Penggerak di Komunitas Pegon untuk mendokumentasi, meneliti, dan mempublikasi khazanah pesantren di Banyuwangi. Bisa ditemui di akun Facebook Ayunk Notonegoro

Mengenang Tauhid, Film Haji yang Terlupakan (1/2)

“Itu dia!” teriak Bung Karno dalam bahasa Belanda. Presiden pertama Republik Indonesia itu, menyetujui usul dari Asrul Sani.

Saat itu, Asrul bersama Djamaludin Malik, Misbach Yusa Biran, dan beberapa yang lain memohon restu pada presiden. Mereka atas nama Lembaga Seni Budaya Muslimin Indonesia (Lesbumi) Nahdlatul Ulama hendak membuat film religius yang mengangkat tema tentang haji.

Akan tetapi, Bung Karno tak langsung menyetujuinya. Ia mengajukan syarat film tersebut harus memiliki kualitas yang baik. “Beliau tidak mau film agama itu kaku penuh dakwah dan doktriner. Beliau menginginkan agar film itu berisi perenungan pencarian,” kenang Misbach atas syarat yang diajukan oleh Bung Karno sebagaimana ditulisnya, “Asrul dalam Film” dalam “Asrul Sani: 70 tahun” (Pustaka Jaya: 1997).

Untuk mengkristalisasi keinginan Bung Karno itu, Asrul mengajukan satu contoh. Yakni, buku berjudul “Road to Mecca”. Sebuah buku yang berkisah tentang perjalanan spritual seorang mualaf yang menunaikan ibadah haji. Kisah tersebut diangkat dari kisah nyata penulisnya sendiri, Leopold Weiss. Ia seorang Yahudi yang masuk Islam dan mengganti nama menjadi Muhammad Asad.

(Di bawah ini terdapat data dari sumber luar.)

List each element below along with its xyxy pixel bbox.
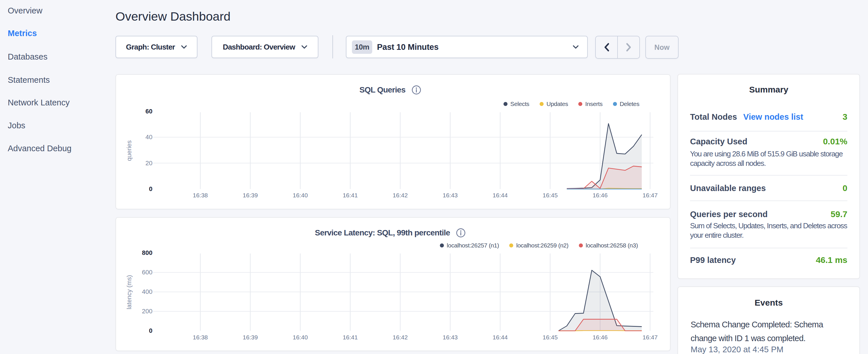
chart-plot[interactable] (116, 75, 670, 209)
x-axis-tick-label: 16:41 (330, 192, 370, 199)
y-axis-label: queries (125, 140, 133, 161)
sidebar-item-databases[interactable]: Databases (8, 52, 48, 62)
sidebar-item-statements[interactable]: Statements (8, 75, 50, 85)
x-axis-tick-label: 16:45 (530, 192, 570, 199)
summary-row-p99-latency: P99 latency 46.1 ms (690, 248, 847, 265)
now-button[interactable]: Now (645, 36, 679, 59)
x-axis-tick-label: 16:42 (380, 192, 421, 199)
x-axis-tick-label: 16:46 (580, 192, 620, 199)
x-axis-tick-label: 16:44 (480, 192, 520, 199)
chart-plot[interactable] (116, 218, 670, 351)
time-window-badge: 10m (352, 40, 372, 54)
events-title: Events (678, 287, 859, 308)
page-title: Overview Dashboard (116, 9, 231, 24)
summary-value: 0.01% (823, 137, 847, 147)
x-axis-tick-label: 16:42 (380, 334, 421, 341)
event-item[interactable]: Schema Change Completed: Schema change w… (691, 318, 847, 354)
y-axis-tick-label: 0 (121, 327, 152, 334)
y-axis-tick-label: 0 (121, 186, 152, 192)
x-axis-tick-label: 16:40 (280, 192, 320, 199)
x-axis-tick-label: 16:46 (580, 334, 620, 341)
x-axis-tick-label: 16:43 (430, 192, 470, 199)
time-window-selector[interactable]: 10m Past 10 Minutes (346, 36, 588, 58)
chevron-left-icon (603, 43, 610, 52)
summary-row-queries-per-second: Queries per second 59.7 Sum of Selects, … (690, 201, 847, 248)
time-window-label: Past 10 Minutes (377, 42, 573, 52)
sidebar-item-network-latency[interactable]: Network Latency (8, 97, 70, 108)
summary-description: Sum of Selects, Updates, Inserts, and De… (690, 221, 847, 240)
summary-value: 0 (842, 183, 847, 193)
summary-row-capacity-used: Capacity Used 0.01% You are using 28.6 M… (690, 131, 847, 175)
chevron-down-icon (573, 45, 579, 49)
x-axis-tick-label: 16:38 (180, 192, 220, 199)
sidebar-item-advanced-debug[interactable]: Advanced Debug (8, 143, 72, 154)
summary-title: Summary (678, 74, 859, 95)
chevron-down-icon (302, 45, 307, 49)
summary-label: Unavailable ranges (690, 184, 766, 193)
x-axis-tick-label: 16:39 (230, 192, 270, 199)
time-step-buttons (595, 36, 640, 59)
summary-value: 3 (842, 112, 847, 122)
x-axis-tick-label: 16:47 (630, 334, 670, 341)
summary-panel: Summary Total Nodes View nodes list 3 Ca… (677, 74, 860, 279)
summary-value: 59.7 (831, 210, 847, 219)
x-axis-tick-label: 16:44 (480, 334, 520, 341)
summary-label: Capacity Used (690, 137, 747, 147)
view-nodes-list-link[interactable]: View nodes list (743, 112, 803, 122)
y-axis-tick-label: 800 (121, 250, 152, 256)
summary-value: 46.1 ms (816, 255, 847, 265)
x-axis-tick-label: 16:41 (330, 334, 370, 341)
events-panel: Events Schema Change Completed: Schema c… (677, 286, 860, 354)
x-axis-tick-label: 16:43 (430, 334, 470, 341)
summary-description: You are using 28.6 MiB of 515.9 GiB usab… (690, 149, 847, 168)
summary-label: P99 latency (690, 255, 736, 265)
dashboard-dropdown[interactable]: Dashboard: Overview (212, 36, 318, 58)
sidebar-item-jobs[interactable]: Jobs (8, 120, 25, 131)
event-timestamp: May 13, 2020 at 4:45 PM (691, 345, 847, 354)
graph-dropdown[interactable]: Graph: Cluster (116, 36, 197, 58)
sql-queries-chart-card: SQL QueriesSelectsUpdatesInsertsDeletes1… (116, 74, 671, 210)
chevron-down-icon (181, 45, 187, 49)
x-axis-tick-label: 16:39 (230, 334, 270, 341)
y-axis-label: latency (ms) (125, 275, 133, 309)
summary-row-total-nodes: Total Nodes View nodes list 3 (690, 95, 847, 131)
x-axis-tick-label: 16:40 (280, 334, 320, 341)
x-axis-tick-label: 16:45 (530, 334, 570, 341)
chevron-right-icon (626, 43, 632, 52)
sidebar: Overview Metrics Databases Statements Ne… (0, 0, 109, 354)
dashboard-dropdown-label: Dashboard: Overview (223, 43, 295, 52)
next-time-button[interactable] (617, 36, 639, 58)
prev-time-button[interactable] (596, 36, 617, 58)
y-axis-tick-label: 60 (121, 108, 152, 115)
summary-label: Total Nodes (690, 112, 737, 122)
summary-label: Queries per second (690, 210, 768, 219)
toolbar-divider (333, 35, 333, 58)
summary-row-unavailable-ranges: Unavailable ranges 0 (690, 175, 847, 201)
x-axis-tick-label: 16:47 (630, 192, 670, 199)
y-axis-tick-label: 40 (121, 134, 152, 141)
sidebar-item-overview[interactable]: Overview (8, 5, 42, 16)
x-axis-tick-label: 16:38 (180, 334, 220, 341)
event-message: Schema Change Completed: Schema change w… (691, 318, 834, 345)
service-latency-chart-card: Service Latency: SQL, 99th percentileloc… (116, 217, 671, 351)
sidebar-item-metrics[interactable]: Metrics (8, 28, 37, 38)
graph-dropdown-label: Graph: Cluster (126, 43, 175, 52)
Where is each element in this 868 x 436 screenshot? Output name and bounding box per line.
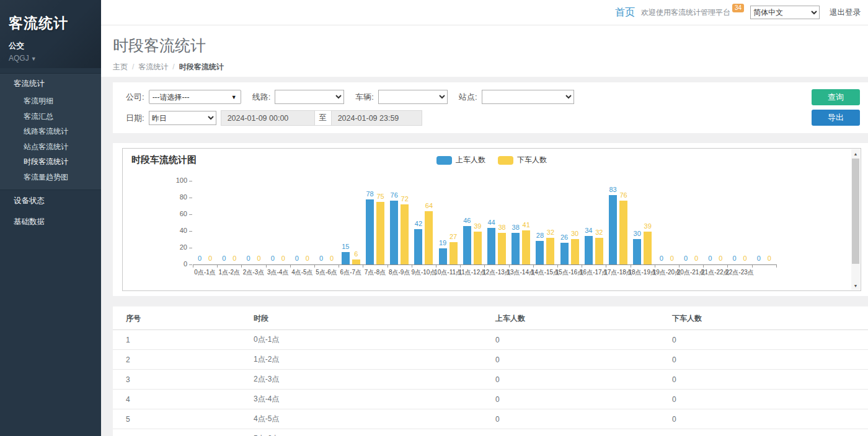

Dari persetujuan sang presiden, film itu pun dipersiapkan. Namun, bukan soal mudah untuk mewujudkan sebuah film dengan ekspetasi yang sangat tinggi. Asrul yang ditunjuk sebagai sutradara, cukup kesulitan untuk menulis skenarionya. Ia berulang kali merumuskan alur ceritanya. Namun tak kunjung kelar. Untuk menyelesaikannya, Asrul mengajak Misbach sebagai sparring partner guna memperdebatkan gagasan-gagasannya tentang film tersebut.

“Skenario itu ditulis seluruhnya di atas kapal dan selama prosesi haji,” aku Misbch sebagaimana diungkapkan dalam wawancara dengan Henry Chambert-Loir (Naik Haji di Masa Silam, 2013).

Baca juga:  Melihat Indonesia Melalui Seni

Di atas kapal tua Ambulambo milik PT. Arafat itu, Asrul mampu menyelesaikannya. Menurut Misbach dalam “Kenang-Kenangan Orang Bandel; Naik Haji Tahun 1964”, skenario tersebut Asrul terinspirasi dari Dokter Bambang.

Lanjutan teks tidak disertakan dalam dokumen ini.